Essa jurisprudência bem retratava o momento vivido. Praticado o fato gerador pelo sujeito passivo principal nascia a obrigação tributária (o débito) que acaso não pago levaria à constituição do crédito tributário (seja por lançamento da administração, seja pelo autolançamento), nascendo nesse momento (acaso o crédito não fosse objeto de nenhuma das causas de suspensão da sua exigibilidade) o prazo prescricional para cobrança (contribuinte e responsável – adotando-se a teoria da responsabilidade solidária). Ajuizada a Execução Fiscal, com a efetiva citação do devedor principal, interrompia-se o prazo prescricional para a citação do responsável, cujo início se daria a partir desse marco.

E assim era porque a prescrição, segundo Orlando Gomes,

[...] é o modo pelo qual um direito se extingue em virtude da inércia, durante certo lapso de tempo, do seu titular, que, em conseqüência, fica sem ação para assegurá-lo.

São seus pressupostos: a) a existência de um direito atual, suscetível de ser pleiteado em juízo; b) a violação desse direito; a actio nata, em síntese.[14]

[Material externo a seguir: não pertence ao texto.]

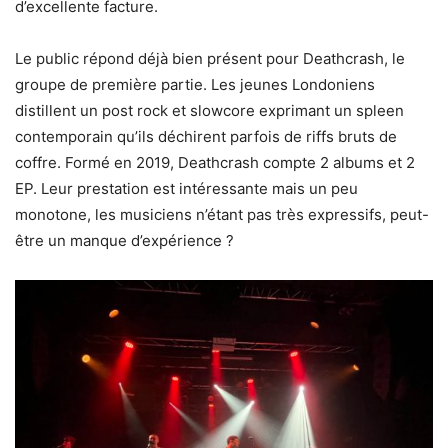
d’excellente facture.
Le public répond déjà bien présent pour Deathcrash, le
groupe de première partie. Les jeunes Londoniens
distillent un post rock et slowcore exprimant un spleen
contemporain qu’ils déchirent parfois de riffs bruts de
coffre. Formé en 2019, Deathcrash compte 2 albums et 2
EP. Leur prestation est intéressante mais un peu
monotone, les musiciens n’étant pas très expressifs, peut-
être un manque d’expérience ?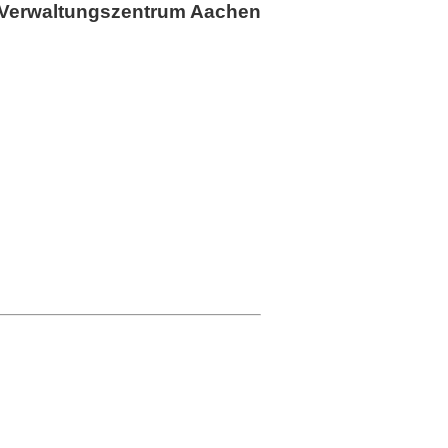
Verwaltungszentrum Aachen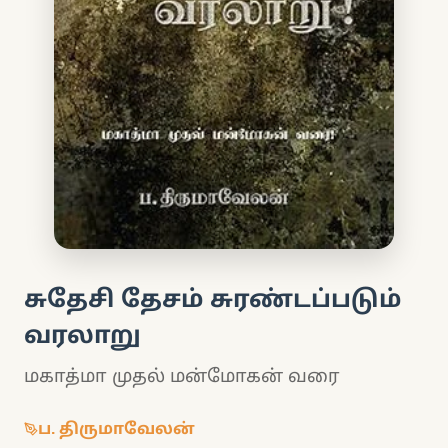
சுதேசி தேசம் சுரண்டப்படும்
வரலாறு
மகாத்மா முதல் மன்மோகன் வரை
ப. திருமாவேலன்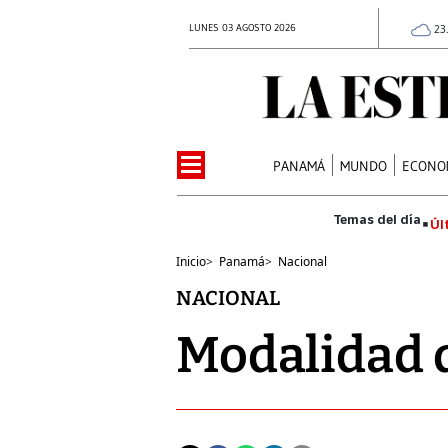
LUNES 03 AGOSTO 2026
23
PANAMÁ
MUNDO
ECONO
Úl
Inicio
>
Panamá
>
Nacional
NACIONAL
Modalidad 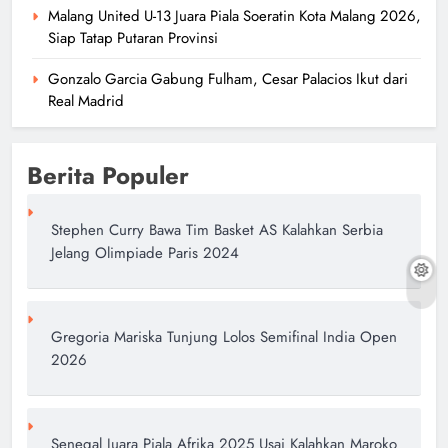
Malang United U-13 Juara Piala Soeratin Kota Malang 2026,
Siap Tatap Putaran Provinsi
Gonzalo Garcia Gabung Fulham, Cesar Palacios Ikut dari
Real Madrid
Berita Populer
Stephen Curry Bawa Tim Basket AS Kalahkan Serbia
Jelang Olimpiade Paris 2024
Gregoria Mariska Tunjung Lolos Semifinal India Open
2026
Senegal Juara Piala Afrika 2025 Usai Kalahkan Maroko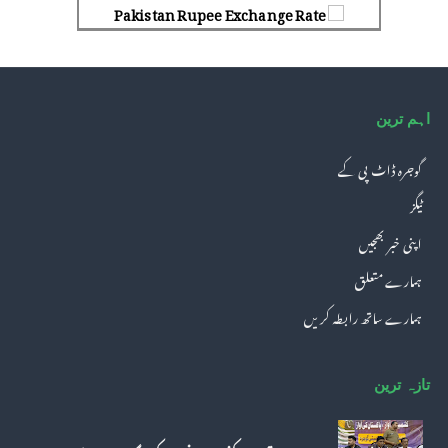
Pakistan Rupee Exchange Rate
اہم ترین
گوجرہ ڈاٹ پی کے
ٹیگز
اپنی خبر بھجیں
ہمارے متعلق
ہمارے ساتھ رابطہ کریں
تازہ ترین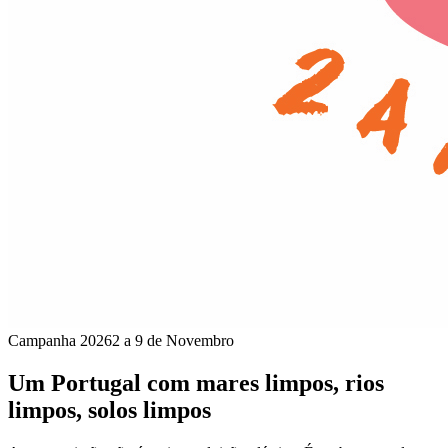
Campanha 2026
2 a 9 de Novembro
Um Portugal com mares limpos, rios
limpos, solos limpos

Com razão, a pretensão fazendária somente poderia ser deduzida em juízo após a constituição definitiva do crédito tributário, e sendo o mero inadimplemento causa apta a autorizar o redirecionamento da dívida, estariam satisfeitos os dois requisitos expostos por Orlando Gomes. É a teoria da actio nata, em que o prazo prescricional para o exercício da pretensão somente se inicia com a violação do direito pela norma garantido.

Nesse diapasão merece ser esclarecido que as teses também encontradas em julgados emanados do Superior Tribunal de Justiça a respeito da responsabilidade prevista no artigo 135 do Código Tributário Nacional ser subsidiária ou pessoal (exclusiva e independente do responsável) não se encaixam com o julgado acima que considera o temo inicial da prescrição a citação do devedor principal.

Ora, se a responsabilidade contida no artigo 135 do Código Tributário nacional fosse subsidiária não haveria sentido em contar o prazo prescricional para redirecionamento a partir da citação do devedor principal, uma vez que esse somente restaria autorizado a partir da demonstração da impossibilidade do cumprimento da obrigação pelo devedor principal. Ora não seria razoável o início do prazo prescricional antes mesmo do nascimento da pretensão, isto é, da actio nata.

Por outro lado, se a responsabilidade contida no artigo 135 do Código Tributário Nacional fosse pessoal (exclusiva e independente do responsável), e considerando o mero inadimplemento como causa hábil a autorizar o redirecionamento, não haveria sentido promover a cobrança em face do devedor originário, e assim, o termo inicial da prescrição não deveria ser contado a partir da citação desse devedor principal, mas sim da constituição definitiva do crédito tributário.

Portanto, considerando o mero inadimplemento como causa suficiente a autorizar o redirecionamento com esteio no artigo 135 do Código Tributário Nacional, e tendo como alcance da norma a responsabilidade solidária, irretocável a jurisprudência do Superior Tribunal de Justiça em seu nascedouro.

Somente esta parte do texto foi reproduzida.